Problem details:
Leave out every picture, and output exactly the lines from the line containing "з наиболее распространенных" through the last line of the data.

Material shown:
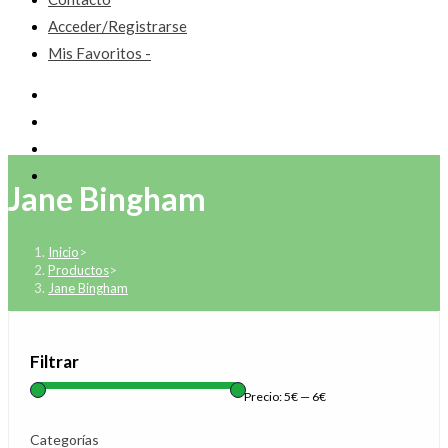
Acceder/Registrarse
Mis Favoritos -
Jane Bingham
Inicio
>
Productos
>
Jane Bingham
Filtrar
Precio:
5€
—
6€
Categorías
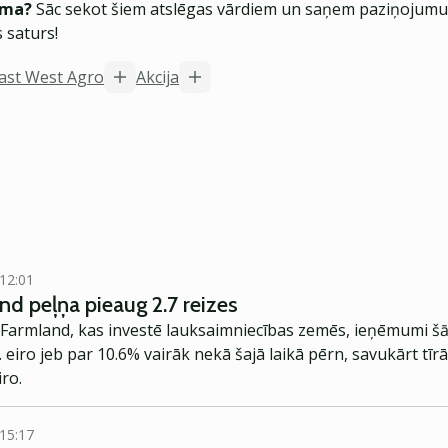
ēma?
Sāc sekot šiem atslēgas vārdiem un saņem paziņojumus
 saturs!
ast West Agro
Akcija
 12:01
nd peļņa pieaug 2.7 reizes
armland, kas investē lauksaimniecības zemēs, ieņēmumi šā
. eiro jeb par 10.6% vairāk nekā šajā laikā pērn, savukārt tīr
iro.
 15:17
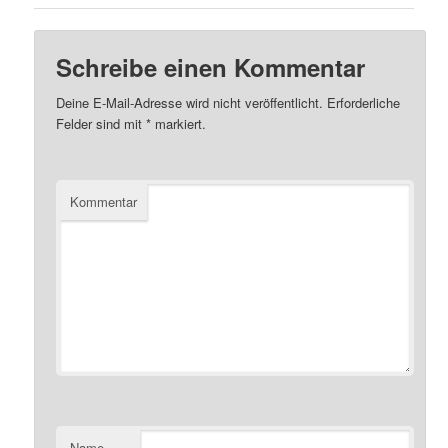
Schreibe einen Kommentar
Deine E-Mail-Adresse wird nicht veröffentlicht.
Erforderliche
Felder sind mit
*
markiert.
Kommentar
Name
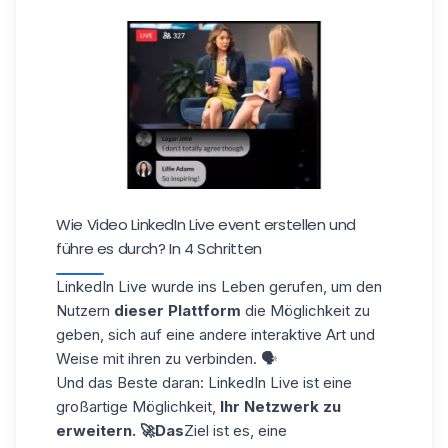
Wie Video LinkedIn Live event erstellen und
führe es durch? In 4 Schritten
LinkedIn Live wurde ins Leben gerufen, um den
Nutzern
dieser Plattform
die Möglichkeit zu
geben, sich auf eine andere interaktive Art und
Weise mit ihren zu verbinden. 🗣️
Und das Beste daran: LinkedIn Live ist eine
großartige Möglichkeit,
Ihr Netzwerk zu
erweitern. 🚀Das
Ziel ist es, eine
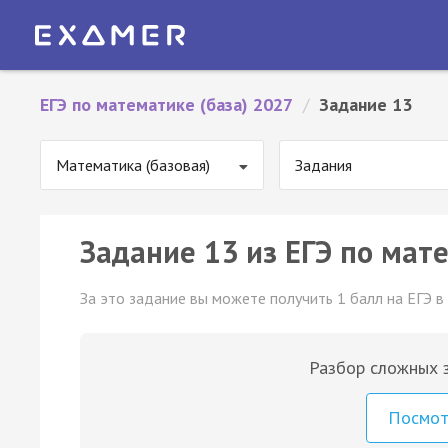
ЕГЭ по математике (база) 2027
/
Задание 13
Математика (базовая)
Задания
Задание 13 из ЕГЭ по мате
За это задание вы можете получить 1 балл на ЕГЭ в
Разбор сложных з
Посмо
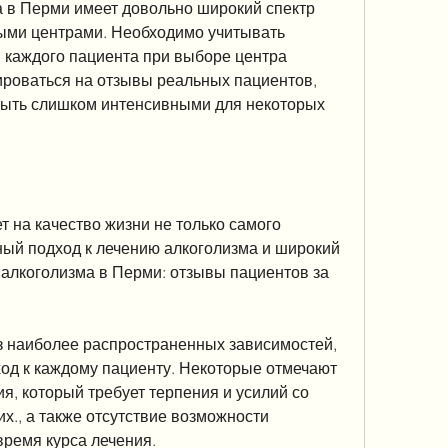
а в Перми имеет довольно широкий спектр 
ыми центрами. Необходимо учитывать 
каждого пациента при выборе центра 
ироваться на отзывы реальных пациентов, 
ыть слишком интенсивными для некоторых 
т на качество жизни не только самого 
ый подход к лечению алкоголизма и широкий 
 алкоголизма в Перми: отзывы пациентов за 
з наиболее распространенных зависимостей, 
од к каждому пациенту. Некоторые отмечают 
я, который требует терпения и усилий со 
х., а также отсутствие возможности 
ремя курса лечения.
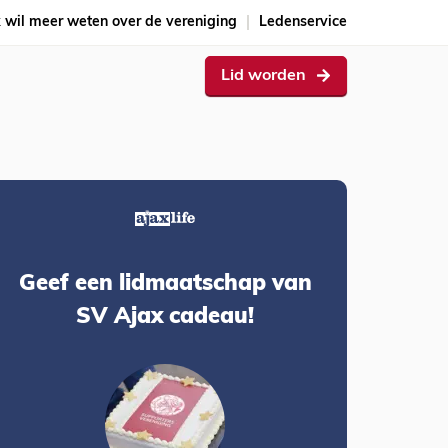
k wil meer weten over de vereniging
Ledenservice
Lid worden
Geef een lidmaatschap van
SV Ajax cadeau!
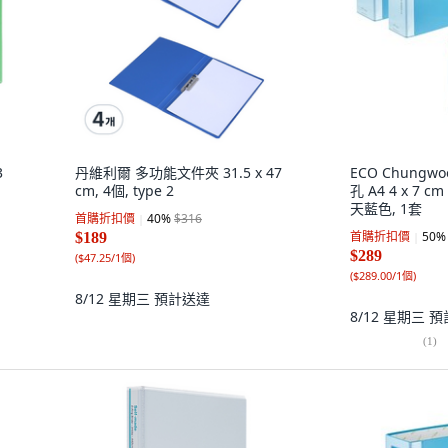
3
丹維利爾 多功能文件夾 31.5 x 47
ECO Chungw
cm, 4個, type 2
孔 A4 4 x 7 cm 
天藍色, 1套
首購折扣價
40
%
$316
首購折扣價
50
%
$189
$289
(
$47.25/1個
)
(
$289.00/1個
)
8/12 星期三
預計送達
8/12 星期三
預
(
1
)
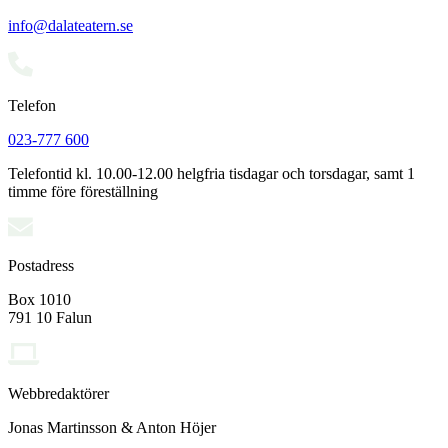
info@dalateatern.se
Telefon
023-777 600
Telefontid kl. 10.00-12.00 helgfria tisdagar och torsdagar, samt 1
timme före föreställning
Postadress
Box 1010
791 10 Falun
Webbredaktörer
Jonas Martinsson & Anton Höjer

Answer:
з наиболее распространенных зависимостей, 
од к каждому пациенту. Некоторые отмечают 
я, который требует терпения и усилий со 
х., а также отсутствие возможности 
ремя курса лечения.
k wil meer weten over de vereniging
Ledenservice
Lid worden
Geef een lidmaatschap van
SV Ajax cadeau!
3
丹維利爾 多功能文件夾 31.5 x 47
ECO Chungw
cm, 4個, type 2
孔 A4 4 x 7 cm 
天藍色, 1套
首購折扣價
40
%
$316
首購折扣價
50
%
$189
$289
(
$47.25/1個
)
(
$289.00/1個
)
8/12 星期三
預計送達
8/12 星期三
預
(
1
)
info@dalateatern.se
Telefon
023-777 600
Telefontid kl. 10.00-12.00 helgfria tisdagar och torsdagar, samt 1
timme före föreställning
Postadress
Box 1010
791 10 Falun
Webbredaktörer
Jonas Martinsson & Anton Höjer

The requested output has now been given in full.